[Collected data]
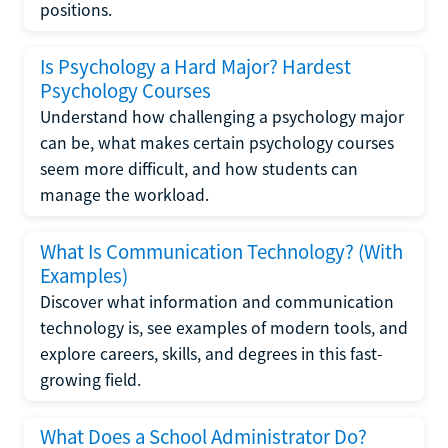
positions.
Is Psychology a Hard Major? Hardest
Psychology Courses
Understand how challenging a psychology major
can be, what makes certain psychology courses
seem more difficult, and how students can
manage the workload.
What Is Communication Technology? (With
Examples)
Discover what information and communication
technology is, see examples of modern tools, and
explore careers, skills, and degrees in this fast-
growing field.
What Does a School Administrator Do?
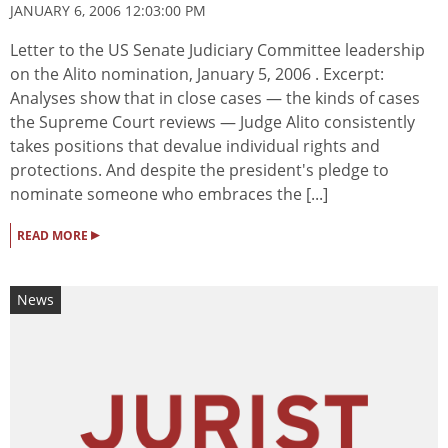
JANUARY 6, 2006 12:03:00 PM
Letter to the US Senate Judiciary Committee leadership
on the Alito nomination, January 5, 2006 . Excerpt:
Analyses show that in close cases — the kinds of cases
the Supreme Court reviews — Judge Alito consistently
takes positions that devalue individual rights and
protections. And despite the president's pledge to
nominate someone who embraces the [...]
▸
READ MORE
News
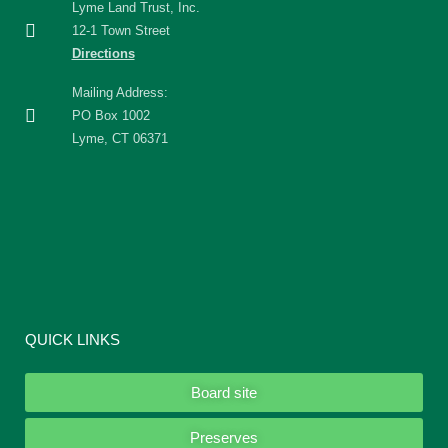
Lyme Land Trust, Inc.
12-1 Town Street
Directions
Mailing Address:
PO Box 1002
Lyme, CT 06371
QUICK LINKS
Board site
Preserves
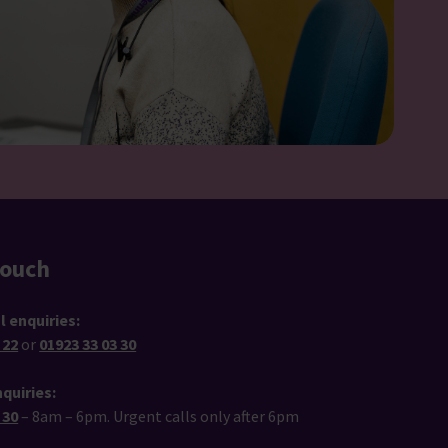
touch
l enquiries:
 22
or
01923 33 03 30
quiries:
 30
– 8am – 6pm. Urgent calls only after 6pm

--

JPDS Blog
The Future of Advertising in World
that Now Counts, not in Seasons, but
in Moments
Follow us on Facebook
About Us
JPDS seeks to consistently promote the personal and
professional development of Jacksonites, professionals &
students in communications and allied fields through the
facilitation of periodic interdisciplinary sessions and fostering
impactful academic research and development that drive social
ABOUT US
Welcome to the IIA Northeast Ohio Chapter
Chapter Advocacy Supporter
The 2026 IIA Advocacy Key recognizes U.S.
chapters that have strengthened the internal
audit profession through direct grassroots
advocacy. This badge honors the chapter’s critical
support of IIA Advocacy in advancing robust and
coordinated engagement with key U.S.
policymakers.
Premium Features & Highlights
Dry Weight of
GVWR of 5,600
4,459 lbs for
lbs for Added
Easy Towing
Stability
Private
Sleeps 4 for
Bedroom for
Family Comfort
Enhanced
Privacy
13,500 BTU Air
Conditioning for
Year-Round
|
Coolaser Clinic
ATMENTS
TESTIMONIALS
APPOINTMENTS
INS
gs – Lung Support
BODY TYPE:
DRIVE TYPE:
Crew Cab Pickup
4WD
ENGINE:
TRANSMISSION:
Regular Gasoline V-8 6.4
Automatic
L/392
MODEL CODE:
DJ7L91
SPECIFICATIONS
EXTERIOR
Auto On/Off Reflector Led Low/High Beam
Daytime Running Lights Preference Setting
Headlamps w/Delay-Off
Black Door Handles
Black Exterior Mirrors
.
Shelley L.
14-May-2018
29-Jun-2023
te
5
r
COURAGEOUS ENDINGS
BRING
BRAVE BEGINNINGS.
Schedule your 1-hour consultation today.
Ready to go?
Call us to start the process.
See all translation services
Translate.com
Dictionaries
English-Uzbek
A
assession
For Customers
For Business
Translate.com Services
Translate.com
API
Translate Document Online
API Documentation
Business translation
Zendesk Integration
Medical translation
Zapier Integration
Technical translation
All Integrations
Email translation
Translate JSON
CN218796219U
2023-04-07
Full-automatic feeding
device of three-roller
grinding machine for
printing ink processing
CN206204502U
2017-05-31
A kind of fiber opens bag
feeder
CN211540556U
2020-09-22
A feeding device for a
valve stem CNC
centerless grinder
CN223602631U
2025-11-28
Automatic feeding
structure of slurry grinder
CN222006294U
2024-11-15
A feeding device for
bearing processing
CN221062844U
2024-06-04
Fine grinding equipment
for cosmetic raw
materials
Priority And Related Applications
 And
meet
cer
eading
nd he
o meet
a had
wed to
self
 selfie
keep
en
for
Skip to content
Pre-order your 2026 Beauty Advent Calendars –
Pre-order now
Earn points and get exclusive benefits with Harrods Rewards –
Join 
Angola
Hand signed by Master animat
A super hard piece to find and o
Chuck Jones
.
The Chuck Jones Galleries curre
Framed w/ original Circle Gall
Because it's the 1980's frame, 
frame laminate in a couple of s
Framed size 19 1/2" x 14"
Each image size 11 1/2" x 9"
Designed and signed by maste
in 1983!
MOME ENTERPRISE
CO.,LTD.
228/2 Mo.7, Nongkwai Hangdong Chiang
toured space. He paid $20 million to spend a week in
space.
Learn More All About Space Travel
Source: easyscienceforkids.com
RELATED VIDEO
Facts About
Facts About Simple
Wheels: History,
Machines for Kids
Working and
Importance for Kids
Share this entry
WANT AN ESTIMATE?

==

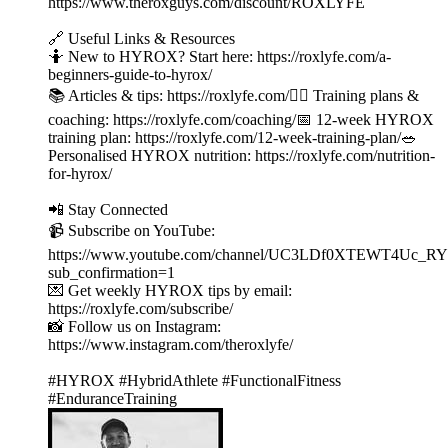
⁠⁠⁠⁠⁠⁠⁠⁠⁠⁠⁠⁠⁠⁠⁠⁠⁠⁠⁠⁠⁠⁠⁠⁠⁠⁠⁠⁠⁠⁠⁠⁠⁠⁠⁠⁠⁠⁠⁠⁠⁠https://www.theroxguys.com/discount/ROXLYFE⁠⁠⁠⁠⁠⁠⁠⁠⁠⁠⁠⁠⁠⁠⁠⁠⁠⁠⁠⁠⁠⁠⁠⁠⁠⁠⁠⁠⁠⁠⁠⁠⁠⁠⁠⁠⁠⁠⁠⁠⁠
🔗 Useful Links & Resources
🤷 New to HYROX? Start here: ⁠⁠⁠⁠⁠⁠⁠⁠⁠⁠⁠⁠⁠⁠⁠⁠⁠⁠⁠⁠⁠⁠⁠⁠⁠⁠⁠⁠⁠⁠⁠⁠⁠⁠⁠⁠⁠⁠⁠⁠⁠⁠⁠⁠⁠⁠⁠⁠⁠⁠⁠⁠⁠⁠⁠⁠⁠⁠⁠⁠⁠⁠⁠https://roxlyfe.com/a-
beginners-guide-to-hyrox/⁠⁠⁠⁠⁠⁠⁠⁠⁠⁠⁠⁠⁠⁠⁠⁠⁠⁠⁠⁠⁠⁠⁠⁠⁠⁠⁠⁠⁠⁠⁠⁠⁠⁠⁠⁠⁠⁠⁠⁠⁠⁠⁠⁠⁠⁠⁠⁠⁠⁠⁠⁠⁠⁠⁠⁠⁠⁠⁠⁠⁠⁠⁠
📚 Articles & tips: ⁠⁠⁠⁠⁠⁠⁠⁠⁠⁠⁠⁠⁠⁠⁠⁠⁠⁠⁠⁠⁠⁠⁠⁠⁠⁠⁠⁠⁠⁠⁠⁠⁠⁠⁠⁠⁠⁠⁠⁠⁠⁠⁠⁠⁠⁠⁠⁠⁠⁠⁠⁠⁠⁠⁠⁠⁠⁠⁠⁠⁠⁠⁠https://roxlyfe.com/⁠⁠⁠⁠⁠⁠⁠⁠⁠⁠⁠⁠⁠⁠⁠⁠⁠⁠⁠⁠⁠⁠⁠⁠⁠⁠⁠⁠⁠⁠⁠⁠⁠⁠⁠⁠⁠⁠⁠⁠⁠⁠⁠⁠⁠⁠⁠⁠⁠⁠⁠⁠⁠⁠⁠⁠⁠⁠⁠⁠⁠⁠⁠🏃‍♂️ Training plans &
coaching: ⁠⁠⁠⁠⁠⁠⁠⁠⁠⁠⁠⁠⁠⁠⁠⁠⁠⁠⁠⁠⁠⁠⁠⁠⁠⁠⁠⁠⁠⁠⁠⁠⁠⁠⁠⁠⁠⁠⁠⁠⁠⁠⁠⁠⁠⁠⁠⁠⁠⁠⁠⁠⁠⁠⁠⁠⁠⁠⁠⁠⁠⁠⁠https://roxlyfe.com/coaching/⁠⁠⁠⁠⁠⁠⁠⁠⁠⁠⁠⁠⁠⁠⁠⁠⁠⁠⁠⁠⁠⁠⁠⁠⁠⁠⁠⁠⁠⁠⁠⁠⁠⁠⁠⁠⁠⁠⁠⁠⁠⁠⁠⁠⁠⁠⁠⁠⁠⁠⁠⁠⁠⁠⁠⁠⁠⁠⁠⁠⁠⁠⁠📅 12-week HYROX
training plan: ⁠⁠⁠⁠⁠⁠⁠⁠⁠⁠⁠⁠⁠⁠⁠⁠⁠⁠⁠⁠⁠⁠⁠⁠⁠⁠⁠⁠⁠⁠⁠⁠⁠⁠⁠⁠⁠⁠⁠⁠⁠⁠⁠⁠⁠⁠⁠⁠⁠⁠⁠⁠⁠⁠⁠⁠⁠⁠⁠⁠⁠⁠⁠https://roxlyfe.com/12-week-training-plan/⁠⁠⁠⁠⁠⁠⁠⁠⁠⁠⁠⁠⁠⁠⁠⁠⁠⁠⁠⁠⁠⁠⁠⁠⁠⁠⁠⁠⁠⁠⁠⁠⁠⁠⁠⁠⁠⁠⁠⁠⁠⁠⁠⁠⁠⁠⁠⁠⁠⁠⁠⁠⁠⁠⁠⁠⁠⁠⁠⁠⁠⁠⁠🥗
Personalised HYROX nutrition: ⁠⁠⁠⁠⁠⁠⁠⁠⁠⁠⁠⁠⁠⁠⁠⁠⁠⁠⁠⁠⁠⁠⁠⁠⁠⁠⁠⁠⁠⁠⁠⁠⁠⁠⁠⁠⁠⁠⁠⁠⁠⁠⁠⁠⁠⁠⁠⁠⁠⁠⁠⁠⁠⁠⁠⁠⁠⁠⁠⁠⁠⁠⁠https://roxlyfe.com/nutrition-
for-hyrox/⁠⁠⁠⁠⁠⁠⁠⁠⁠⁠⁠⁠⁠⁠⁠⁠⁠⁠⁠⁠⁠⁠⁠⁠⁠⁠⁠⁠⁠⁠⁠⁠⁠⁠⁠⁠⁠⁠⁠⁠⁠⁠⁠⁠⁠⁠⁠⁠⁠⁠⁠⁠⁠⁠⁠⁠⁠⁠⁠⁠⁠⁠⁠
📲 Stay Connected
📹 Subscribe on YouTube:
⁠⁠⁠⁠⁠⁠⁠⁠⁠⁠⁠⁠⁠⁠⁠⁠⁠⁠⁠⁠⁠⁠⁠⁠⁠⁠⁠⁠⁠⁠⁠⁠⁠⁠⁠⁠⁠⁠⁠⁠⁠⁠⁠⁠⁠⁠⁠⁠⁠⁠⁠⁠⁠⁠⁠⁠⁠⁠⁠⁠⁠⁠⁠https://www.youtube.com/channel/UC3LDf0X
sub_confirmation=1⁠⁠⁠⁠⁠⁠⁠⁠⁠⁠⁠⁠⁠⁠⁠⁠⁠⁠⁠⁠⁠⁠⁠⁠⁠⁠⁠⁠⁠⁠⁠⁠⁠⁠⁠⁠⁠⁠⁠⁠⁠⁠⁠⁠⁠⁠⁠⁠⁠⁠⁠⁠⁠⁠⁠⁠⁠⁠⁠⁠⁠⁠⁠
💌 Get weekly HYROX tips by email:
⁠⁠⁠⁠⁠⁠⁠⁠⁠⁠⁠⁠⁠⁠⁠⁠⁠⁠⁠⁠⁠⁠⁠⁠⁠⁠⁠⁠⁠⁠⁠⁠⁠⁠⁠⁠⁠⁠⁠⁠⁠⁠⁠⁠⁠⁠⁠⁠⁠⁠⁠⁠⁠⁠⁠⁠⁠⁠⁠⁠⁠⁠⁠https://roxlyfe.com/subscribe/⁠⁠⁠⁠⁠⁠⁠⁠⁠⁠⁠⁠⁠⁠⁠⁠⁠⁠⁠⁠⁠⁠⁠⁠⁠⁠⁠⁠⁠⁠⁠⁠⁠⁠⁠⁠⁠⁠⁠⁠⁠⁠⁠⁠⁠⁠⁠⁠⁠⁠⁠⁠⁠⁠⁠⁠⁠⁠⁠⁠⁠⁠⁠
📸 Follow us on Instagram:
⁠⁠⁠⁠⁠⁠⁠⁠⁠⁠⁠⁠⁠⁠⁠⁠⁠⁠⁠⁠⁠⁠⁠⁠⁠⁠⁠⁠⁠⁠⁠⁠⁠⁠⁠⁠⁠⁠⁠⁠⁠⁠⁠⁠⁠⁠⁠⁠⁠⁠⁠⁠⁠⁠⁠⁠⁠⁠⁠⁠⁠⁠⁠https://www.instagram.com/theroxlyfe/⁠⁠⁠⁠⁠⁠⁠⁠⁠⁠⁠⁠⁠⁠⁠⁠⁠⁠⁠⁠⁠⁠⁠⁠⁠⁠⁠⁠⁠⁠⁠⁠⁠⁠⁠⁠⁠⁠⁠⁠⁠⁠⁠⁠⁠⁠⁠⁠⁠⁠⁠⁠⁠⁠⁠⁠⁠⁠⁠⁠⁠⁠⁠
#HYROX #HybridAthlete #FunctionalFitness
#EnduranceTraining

What you should do – From the records above, extract the lines from the one holding "QUICK LINKS" through the one holding "only after 6pm", word for word; omit the pictures.

Result below –
QUICK LINKS
Board site
Preserves
touch
l enquiries:
 22
or
01923 33 03 30
quiries:
 30
– 8am – 6pm. Urgent calls only after 6pm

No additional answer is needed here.